■ TASK GOAL ■
Read the records below. Copy each line where the string "plumbing" occurs.

■ GIVEN DATA ■
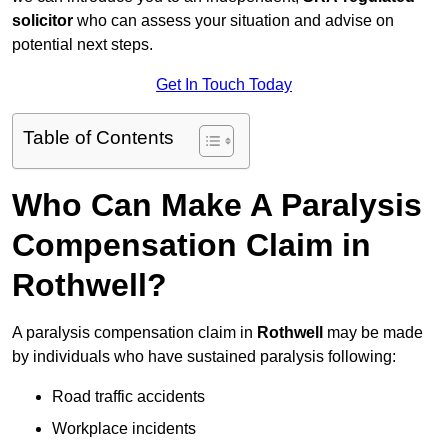
solicitor
who can assess your situation and advise on
potential next steps.
Get In Touch Today
Table of Contents
Who Can Make A Paralysis
Compensation Claim in
Rothwell?
A paralysis compensation claim in
Rothwell
may be made
by individuals who have sustained paralysis following:
Road traffic accidents
Workplace incidents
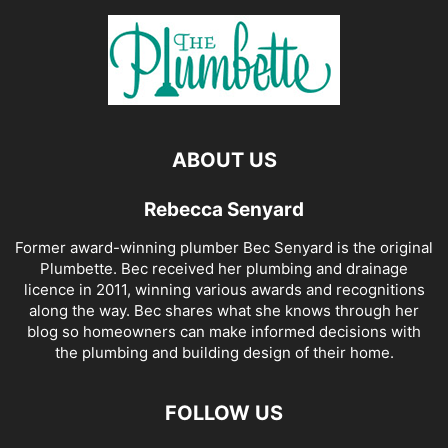
ABOUT US
Rebecca Senyard
Former award-winning plumber Bec Senyard is the original
Plumbette. Bec received her plumbing and drainage
licence in 2011, winning various awards and recognitions
along the way. Bec shares what she knows through her
blog so homeowners can make informed decisions with
the plumbing and building design of their home.
FOLLOW US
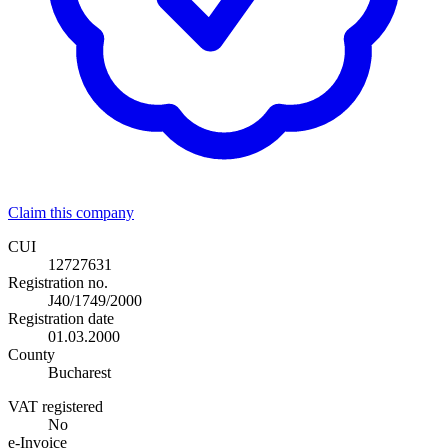
Claim this company
CUI
12727631
Registration no.
J40/1749/2000
Registration date
01.03.2000
County
Bucharest
VAT registered
No
e-Invoice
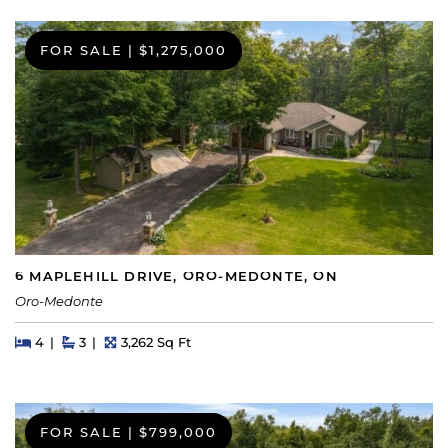
FOR SALE
|
$1,275,000
6 MAPLEHILL DRIVE, ORO-MEDONTE, ON
Oro-Medonte
Beds
Beds
Baths
Square Feet
4
3
3,262 Sq Ft
FOR SALE
|
$799,000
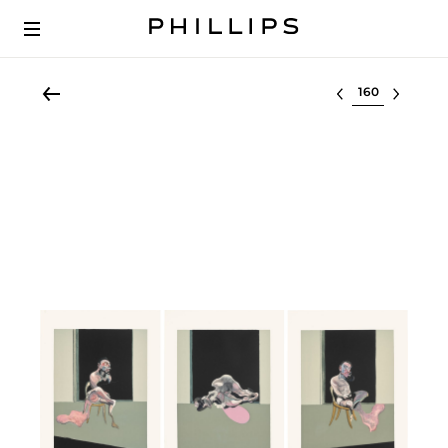
Select lot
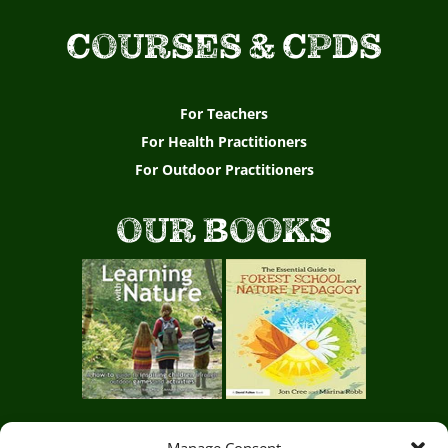
COURSES & CPDS
For Teachers
For Health Practitioners
For Outdoor Practitioners
OUR BOOKS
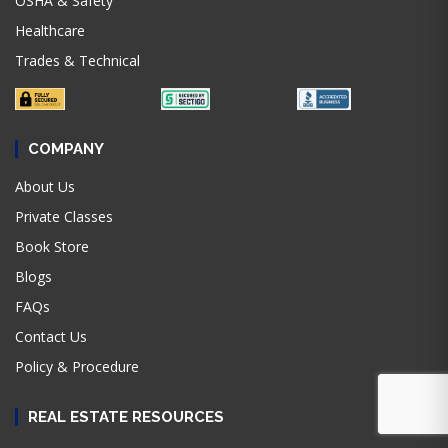
OSHA & Safety
Healthcare
Trades & Technical
COMPANY
About Us
Private Classes
Book Store
Blogs
FAQs
Contact Us
Policy & Procedure
REAL ESTATE RESOURCES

■ SOLUTION FOR THIS PROBLEM ■
Plumbette. Bec received her plumbing and drainage
the plumbing and building design of their home.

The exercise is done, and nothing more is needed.